Kelompok Minoritas sebagai Kategori Mustadh’afin



Oleh Ahmad Najib Burhani 

Apakah kelompok minoritas itu perlu ditemani dan dibela? Jika jawabannya “ya”, apa landasan teologis untuk menemani minoritas? Dan siapa yang disebut sebagai minoritas? Tuntutan untuk menemani dan melindungi minoritas dalam dalam konteks HAM (Hak Asasi Manusia) tentu sudah tidak asing dan tak diragukan lagi. Demikian pula dalam konteks kewarganegaraan (citizenship). Namun dalam konteks agama, terutama dalam konteks mutakhir sekarang ini, hal ini masih perlu terus diingatkan kembali. Ini karena, seperti dikemukakan oleh Robert W. Hefner (2019), menemani minoritas, “bisa saja dilihat oleh sebagian dari warga negara sebagai wacana yang kering ataupun kosong – karena dianggap terlalu jauh dari nilai-nilai warga negara yang berdasar atas agama yang dimiliki masyarakat itu”. Di sinilah pentingnya pembahasan teologis tentang minoritas atau mustadh’afin.

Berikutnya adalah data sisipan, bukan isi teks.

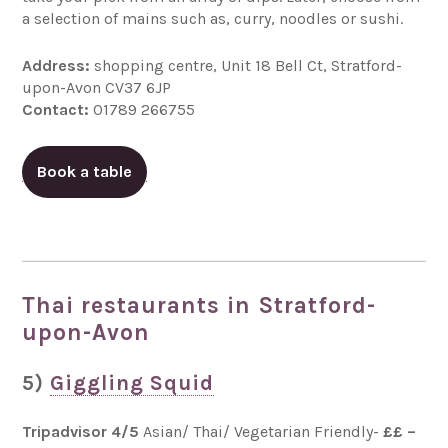
a selection of mains such as, curry, noodles or sushi.
Address:
shopping centre, Unit 18 Bell Ct, Stratford-
upon-Avon CV37 6JP
Contact:
01789 266755
Book a table
Thai restaurants in Stratford-
upon-Avon
5)
Giggling Squid
Tripadvisor 4/5
Asian/ Thai/ Vegetarian Friendly-
££ –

Mustadh’afin merupakan tema dan istilah yang telah hadir sejak kedatangan Islam. Menurut catatan Abad Badruzaman (2007, 5), istilah ini disebut dalam Al-Qur’an sebanyak 13 kali. Namun jika mengacu kepada kata asalnya dan berbagai derivasinya, seperti dhu’afa, maka Al-Qur’an menyebutkannya sekitar 52 kali. Istilah ini sering diterjemahkan sebagai mereka yang lemah, dilemahkan, dihina, didiskriminasi, ditindas, mengalami marjinalisasi, dan sejenisnya. Beberapa penerjemahan dalam Bahasa Inggris untuk istilah ini adalah “brotherhood of the oppressed”, “the oppressed and dispossessed”, “poor and marginalized people”, “the downtrodden”, atau “the abased on earth”.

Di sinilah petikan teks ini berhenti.